Less than a year into a four-year project to restore the population of a threatened fish found in southern Lancaster County, researchers released 700 newly spawned fish last week.
One hundred Chesapeake Logperch were released on Friday at Chiques Creek, in East Donegal Township, following an earlier release of 600 on Thursday.
“We are a year ahead of schedule,” said Jay Stauffer Jr., professor of ichthyology at Penn State University. “We didn’t think we would have fish ready to reintroduce the first year.”
It became possible because early efforts by a group of organizations resulted in a Tennessee lab — Conservation Fisheries Inc. in Knoxville — successfully spawning 1,500 Chesapeake logperch from just 16 at the beginning of April.
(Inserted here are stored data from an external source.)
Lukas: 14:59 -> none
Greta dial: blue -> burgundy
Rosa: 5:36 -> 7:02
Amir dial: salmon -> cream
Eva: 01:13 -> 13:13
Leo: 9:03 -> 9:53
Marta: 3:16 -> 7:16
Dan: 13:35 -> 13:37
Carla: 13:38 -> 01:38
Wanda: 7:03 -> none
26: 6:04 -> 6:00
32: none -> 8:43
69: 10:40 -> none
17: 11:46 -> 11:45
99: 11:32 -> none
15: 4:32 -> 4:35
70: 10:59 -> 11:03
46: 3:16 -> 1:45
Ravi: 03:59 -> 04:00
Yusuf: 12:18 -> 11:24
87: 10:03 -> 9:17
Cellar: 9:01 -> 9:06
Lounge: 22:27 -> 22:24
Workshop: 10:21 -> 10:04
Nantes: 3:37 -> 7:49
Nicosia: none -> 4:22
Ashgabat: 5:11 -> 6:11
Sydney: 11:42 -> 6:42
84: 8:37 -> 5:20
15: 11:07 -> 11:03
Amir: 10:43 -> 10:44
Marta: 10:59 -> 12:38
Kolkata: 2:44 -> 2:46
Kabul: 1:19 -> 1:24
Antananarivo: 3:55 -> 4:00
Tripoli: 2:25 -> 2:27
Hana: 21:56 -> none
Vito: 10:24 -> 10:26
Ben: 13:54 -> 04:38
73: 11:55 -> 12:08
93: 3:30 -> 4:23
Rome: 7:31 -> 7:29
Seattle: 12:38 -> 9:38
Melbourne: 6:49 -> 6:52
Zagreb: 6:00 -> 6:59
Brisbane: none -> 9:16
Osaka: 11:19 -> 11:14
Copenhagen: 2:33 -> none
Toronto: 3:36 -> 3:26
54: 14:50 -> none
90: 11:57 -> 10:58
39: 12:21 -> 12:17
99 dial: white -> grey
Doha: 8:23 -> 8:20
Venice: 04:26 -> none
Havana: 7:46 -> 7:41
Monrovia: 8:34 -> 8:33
“It could have completely failed, had moderate success or have been wildly successful,” said Douglas Fischer, of the Pennsylvania Fish and Boat Commission in June. “This was in the wildly successful part of the spectrum.”
The number of fish from the April spawning fluctuated as they grew. Researchers in Tennessee and at Penn State in Centre County had to figure out how to keep the remaining young fish healthy enough to survive in laboratory conditions until the time they would be reintroduced into their native waterways.
“We had to spread them out in the laboratory so we wouldn’t stunt their growth by overcrowding them,” Stauffer said.
In addition, the researchers didn’t know much about the fish, so they had to learn what diet would help them grown and how to get them to reproduce, he said.
During that time, Stauffer’s team of graduate students also searched for waterways where the fish could have the highest success of re-establishing their population.
The project is funded by a $500,000 U.S. Fish and Wildlife Service grant for a group of organizations to try to revive the Chesapeake logperch population.
Nine Chesapeake logperch were found in a restored section of Peters Creek last June in Fulton Township. The 4-inch colorful fish is on the Pennsylvania threatened species list and is a candidate to be listed under the federal Endangered Species Act.
State and federal agencies want to avoid the federal list because it would mean restrictions on water projects, cleanup or otherwise.
Researchers will continue to monitor the fish through winter — keeping track of how they react to the environments and see their reproductive patterns before they introduce a new population of logperch next year.